Let we have 3 kinds of characters:
- letters;
- digits;
- others.
You can add more types. For example, divide the letters into uppercase and lowercase. To do this, you will need to change regex_int_mask_relations
in file recognition.py
You can specify the initial data for analysis as list input_array
in file recognition.py
The analysis process is divided into stages:
Map all symbols in input data to internal mask presentation (letters/digits/others)
Example:
"A--1012332/1" -> "loodddddddod"
Group internal mask presentation by removing duplicate symbols.
This masks we will use for searching errors in the input data.
Example:
"loodddddddod" -> "lodod"
Plus counting duplicate symbols: "loodddddddod" -> "lo{2}d{7}od"

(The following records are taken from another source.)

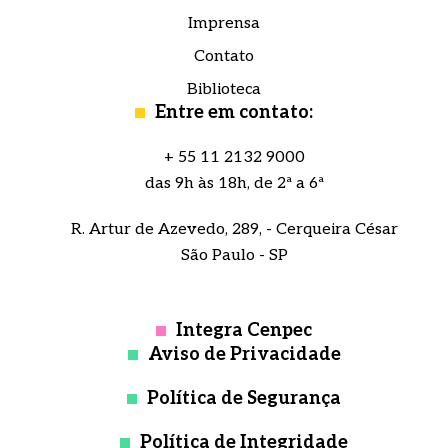
Imprensa
Contato
Biblioteca
Entre em contato:
+ 55 11 2132 9000
das 9h às 18h, de 2ª a 6ª
R. Artur de Azevedo, 289, - Cerqueira César
São Paulo - SP
Integra Cenpec
Aviso de Privacidade
Política de Segurança
Política de Integridade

Calc the popularity of all short masks to find the most popular. Other masks are considered erroneous.
Example:
'lodod'
- most popular. Suitable for 80% of input data
We get all the groups of all input array, remove duplicates by set(). Consider only objects with the most popular mask.
Example:
list of groups:
[{'S', 'A'}, {'--'}, {'1012332', '1231142'}, {'/'}, {'1', '2', '11'}]
Length of this list = length of the most popular mask
Analyze each group to find a mutual beginning or end. If found - move it to a separate group. This will make it possible to specify the format more accurately.
Example:
Set {'1012332', '1231142'}
has mutual parts - "1" at the begining and "2" at the end. So it will be divided into 3 groups {'1'}
, {'01233', '23114'}
and {'2'}
.
Result list of groups:
[{'S', 'A'}, {'--'}, {'1'}, {'01233', '23114'}, {'2'}, {'/'}, {'1', '2', '11'}]
Сollect from the resulting groups an array for the formation of regex Available cases:
- specific value (
{'--'}
); - any char from set (
{'S', 'A'}
); - string of one type (from
regex_int_mask_relations
) with len range ({'1', '2', '11'}
).
Example:
result: ^[SA]--1\d{5}2/\d{1,2}$